Stored data entries
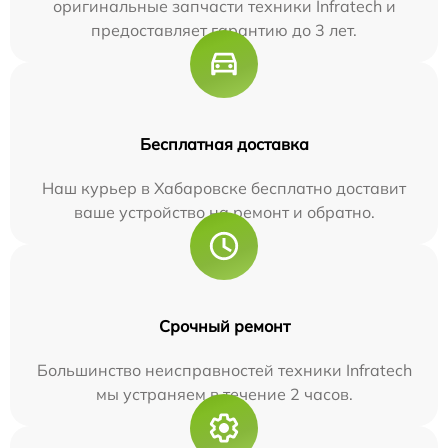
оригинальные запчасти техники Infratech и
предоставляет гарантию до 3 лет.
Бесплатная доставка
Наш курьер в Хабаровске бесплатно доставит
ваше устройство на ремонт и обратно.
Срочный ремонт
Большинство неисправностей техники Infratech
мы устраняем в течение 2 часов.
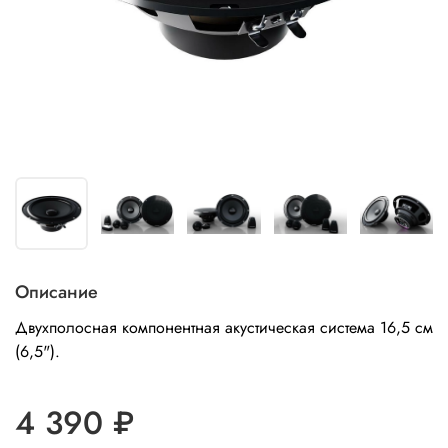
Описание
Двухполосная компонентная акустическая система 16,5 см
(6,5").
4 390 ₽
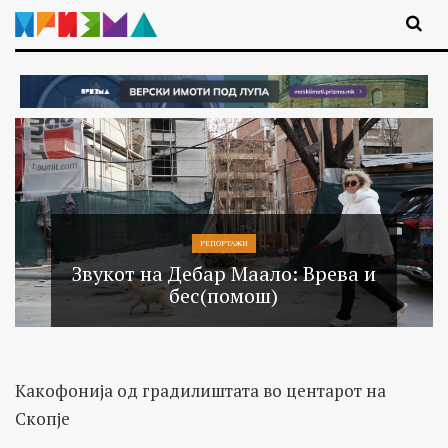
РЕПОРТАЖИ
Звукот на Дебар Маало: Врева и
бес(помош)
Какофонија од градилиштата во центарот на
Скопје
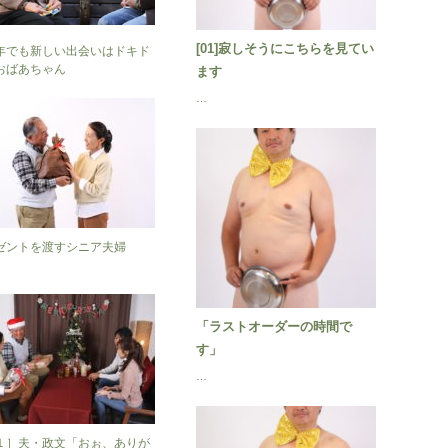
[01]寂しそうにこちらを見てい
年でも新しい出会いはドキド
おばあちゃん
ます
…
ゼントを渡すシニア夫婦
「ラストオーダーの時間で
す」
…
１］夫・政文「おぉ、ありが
...
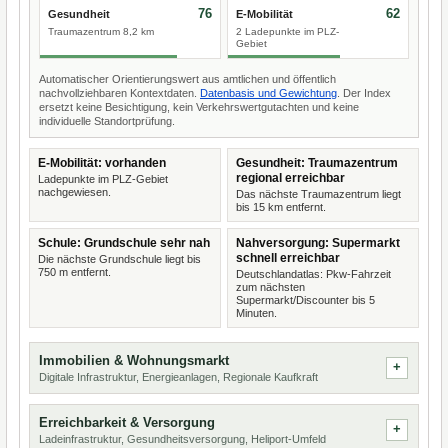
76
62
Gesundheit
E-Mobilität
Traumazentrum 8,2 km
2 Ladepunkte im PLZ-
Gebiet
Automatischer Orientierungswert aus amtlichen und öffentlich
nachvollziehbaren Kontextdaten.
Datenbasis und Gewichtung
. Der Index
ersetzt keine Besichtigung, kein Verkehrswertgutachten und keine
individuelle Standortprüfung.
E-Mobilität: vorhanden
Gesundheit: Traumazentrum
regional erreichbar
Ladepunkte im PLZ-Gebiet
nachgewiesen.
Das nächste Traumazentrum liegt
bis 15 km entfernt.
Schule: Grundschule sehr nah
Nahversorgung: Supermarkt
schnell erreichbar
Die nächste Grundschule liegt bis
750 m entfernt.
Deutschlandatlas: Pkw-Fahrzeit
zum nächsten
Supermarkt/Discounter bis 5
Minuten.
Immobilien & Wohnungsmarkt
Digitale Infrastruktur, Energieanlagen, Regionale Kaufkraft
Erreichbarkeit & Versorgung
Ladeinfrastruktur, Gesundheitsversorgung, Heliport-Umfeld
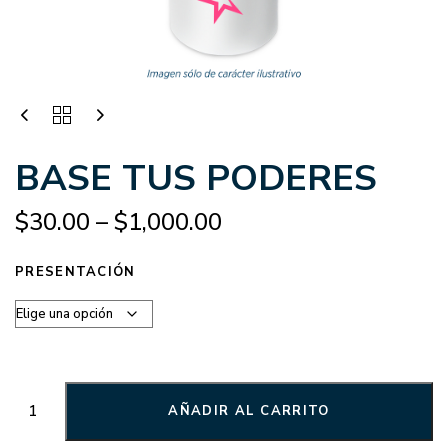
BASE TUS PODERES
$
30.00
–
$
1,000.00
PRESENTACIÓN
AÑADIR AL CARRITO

EXERCISE INSTRUCTIONS
Where does "техники" occur in the data? Copy each line that has it.

RESPONSE
оригинальные запчасти техники Infratech и
Большинство неисправностей техники Infratech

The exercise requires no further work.